(Activity): Retype, exactly as they stand, the lines from the start of the data to the line that contains "(Gewinnspiele, Veranstaltungen, Zusendung", both ends included. Leave the pictures out.

(Record excerpts):
○ ○ ○ ○ ○ ○ ○
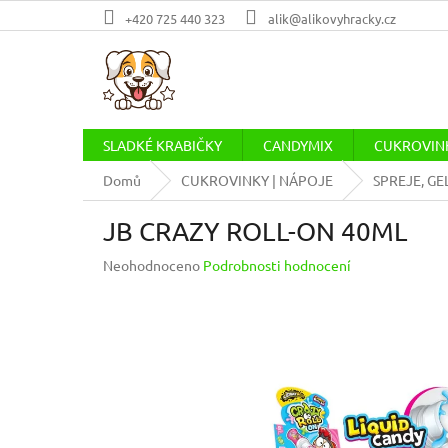
Přejít
+420 725 440 323
alik@alikovyhracky.cz
na
obsah
SLADKÉ KRABIČKY
CANDYMIX
CUKROVINK
Domů
CUKROVINKY | NÁPOJE
SPREJE, GE
JB CRAZY ROLL-ON 40ML
Průměrné
Neohodnoceno
Podrobnosti hodnocení
hodnocení
produktu
je
0,0
z
5
hvězdiček.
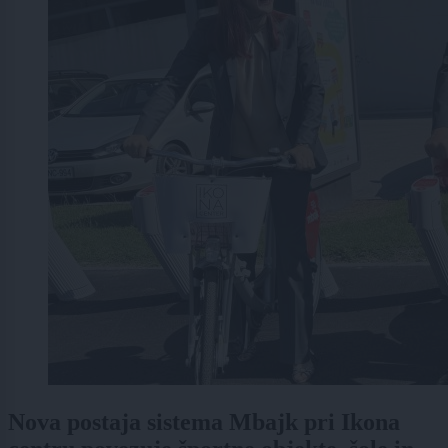
Nova postaja sistema Mbajk pri Ikona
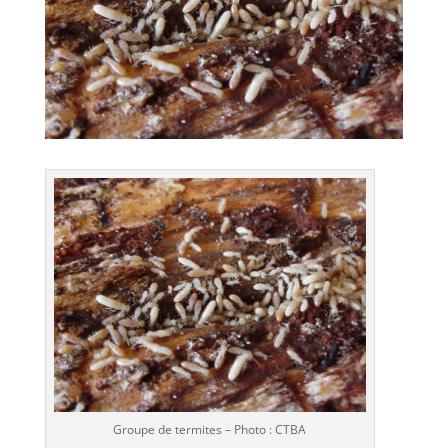
Groupe de termites – Photo : CTBA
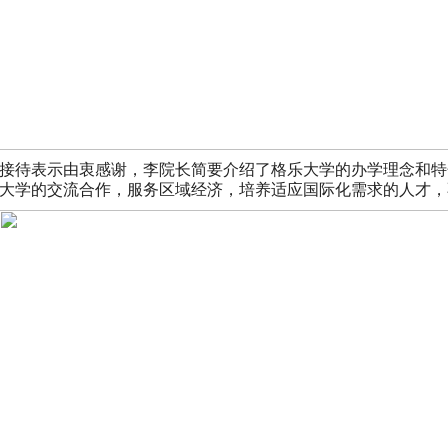
接待表示由衷感谢，李院长简要介绍了格乐大学的办学理念和特
大学的交流合作，服务区域经济，培养适应国际化需求的人才，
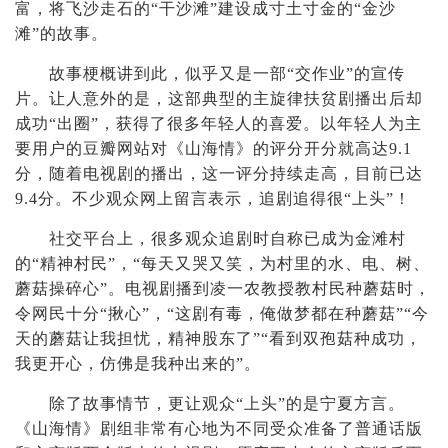
富，将飞沙走石的“干沙滩”建设成寸土寸金的“金沙
滩”的故事。
故事梗概讲到此，似乎又是一部“交作业”的宣传
片。让人意外的是，这部典型的主旋律扶贫剧播出后却
成功“出圈”，获得了很多年轻人的喜爱。以年轻人为主
要用户的豆瓣网站对《山海情》的评分开分就高达9.1
分，随着电视剧的播出，这一评分持续走高，目前已达
9.4分。不少观众网上留言表示，追剧追得很“上头”！
社交平台上，很多观众追剧时自称已成为金滩村
的“精神村民”，“每天又哭又笑，为村里的水、电、树、
蘑菇操碎心”。电视剧播到凌一农教授教村民种蘑菇时，
令网民十分“揪心”，“这剧有毒，俺做梦都在种蘑菇”“今
天的蘑菇让我担忧，精神股东了”“看到双孢菇种成功，
我更开心，仿佛是我种出来的”。
除了故事情节，更让观众“上头”的是宁夏方言。
《山海情》剧组非常有心地为不同受众准备了普通话版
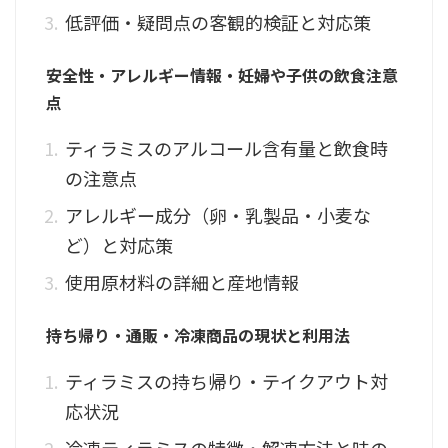
低評価・疑問点の客観的検証と対応策
安全性・アレルギー情報・妊婦や子供の飲食注意
点
ティラミスのアルコール含有量と飲食時
の注意点
アレルギー成分（卵・乳製品・小麦な
ど）と対応策
使用原材料の詳細と産地情報
持ち帰り・通販・冷凍商品の現状と利用法
ティラミスの持ち帰り・テイクアウト対
応状況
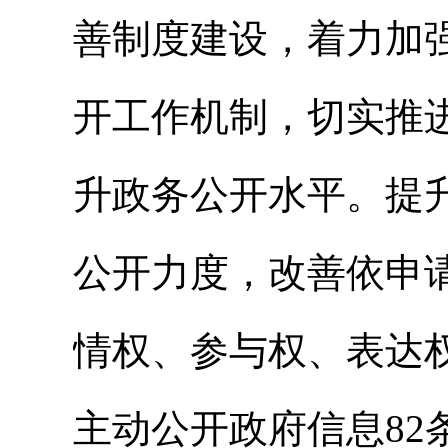
善制度建设，着力加
开工作机制，切实推
升政务公开水平。提
公开力度，改善依申
情权、参与权、表达
主动公开政府信息8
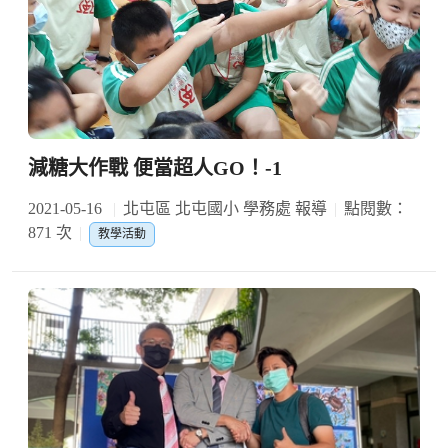
減糖大作戰 便當超人GO！-1
2021-05-16
北屯區 北屯國小 學務處 報導
點閱數：
871 次
教學活動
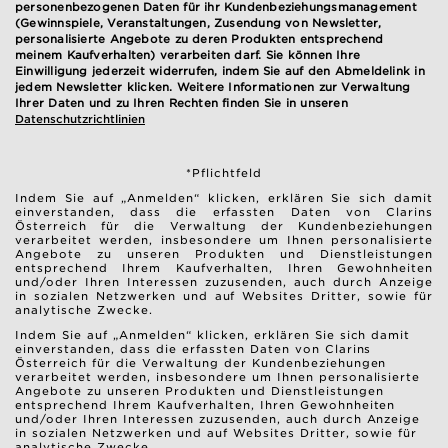
personenbezogenen Daten für ihr Kundenbeziehungsmanagement
(Gewinnspiele, Veranstaltungen, Zusendung von Newsletter,
personalisierte Angebote zu deren Produkten entsprechend
meinem Kaufverhalten) verarbeiten darf. Sie können Ihre
Einwilligung jederzeit widerrufen, indem Sie auf den Abmeldelink in
jedem Newsletter klicken. Weitere Informationen zur Verwaltung
Ihrer Daten und zu Ihren Rechten finden Sie in unseren
Datenschutzrichtlinien
*Pflichtfeld
Indem Sie auf „Anmelden“ klicken, erklären Sie sich damit
einverstanden, dass die erfassten Daten von Clarins
Österreich für die Verwaltung der Kundenbeziehungen
verarbeitet werden, insbesondere um Ihnen personalisierte
Angebote zu unseren Produkten und Dienstleistungen
entsprechend Ihrem Kaufverhalten, Ihren Gewohnheiten
und/oder Ihren Interessen zuzusenden, auch durch Anzeige
in sozialen Netzwerken und auf Websites Dritter, sowie für
analytische Zwecke.
Indem Sie auf „Anmelden“ klicken, erklären Sie sich damit
einverstanden, dass die erfassten Daten von Clarins
Österreich für die Verwaltung der Kundenbeziehungen
verarbeitet werden, insbesondere um Ihnen personalisierte
Angebote zu unseren Produkten und Dienstleistungen
entsprechend Ihrem Kaufverhalten, Ihren Gewohnheiten
und/oder Ihren Interessen zuzusenden, auch durch Anzeige
in sozialen Netzwerken und auf Websites Dritter, sowie für
analytische Zwecke.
○ ○ ○ ○ ○ ○ ○
(Solution to this task):
Přejít
+420 725 440 323
alik@alikovyhracky.cz
na
obsah
SLADKÉ KRABIČKY
CANDYMIX
CUKROVINK
Domů
CUKROVINKY | NÁPOJE
SPREJE, GE
JB CRAZY ROLL-ON 40ML
Průměrné
Neohodnoceno
Podrobnosti hodnocení
hodnocení
produktu
je
0,0
z
5
hvězdiček.
Nova postaja sistema Mbajk pri Ikona
Groupe de termites – Photo : CTBA
接待表示由衷感谢，李院长简要介绍了格乐大学的办学理念和特
大学的交流合作，服务区域经济，培养适应国际化需求的人才，
富，将飞沙走石的“干沙滩”建设成寸土寸金的“金沙
滩”的故事。
故事梗概讲到此，似乎又是一部“交作业”的宣传
片。让人意外的是，这部典型的主旋律扶贫剧播出后却
成功“出圈”，获得了很多年轻人的喜爱。以年轻人为主
要用户的豆瓣网站对《山海情》的评分开分就高达9.1
分，随着电视剧的播出，这一评分持续走高，目前已达
9.4分。不少观众网上留言表示，追剧追得很“上头”！
社交平台上，很多观众追剧时自称已成为金滩村
的“精神村民”，“每天又哭又笑，为村里的水、电、树、
蘑菇操碎心”。电视剧播到凌一农教授教村民种蘑菇时，
令网民十分“揪心”，“这剧有毒，俺做梦都在种蘑菇”“今
天的蘑菇让我担忧，精神股东了”“看到双孢菇种成功，
我更开心，仿佛是我种出来的”。
除了故事情节，更让观众“上头”的是宁夏方言。
《山海情》剧组非常有心地为不同受众准备了普通话版
低評価・疑問点の客観的検証と対応策
安全性・アレルギー情報・妊婦や子供の飲食注意
点
ティラミスのアルコール含有量と飲食時
の注意点
アレルギー成分（卵・乳製品・小麦な
ど）と対応策
使用原材料の詳細と産地情報
持ち帰り・通販・冷凍商品の現状と利用法
ティラミスの持ち帰り・テイクアウト対
応状況
善制度建设，着力加
开工作机制，切实推
升政务公开水平。提
公开力度，改善依申
情权、参与权、表达
主动公开政府信息8
減糖大作戰 便當超人GO！-1
2021-05-16
北屯區 北屯國小 學務處 報導
點閱數：
871 次
教學活動
personenbezogenen Daten für ihr Kundenbeziehungsmanagement
(Gewinnspiele, Veranstaltungen, Zusendung von Newsletter,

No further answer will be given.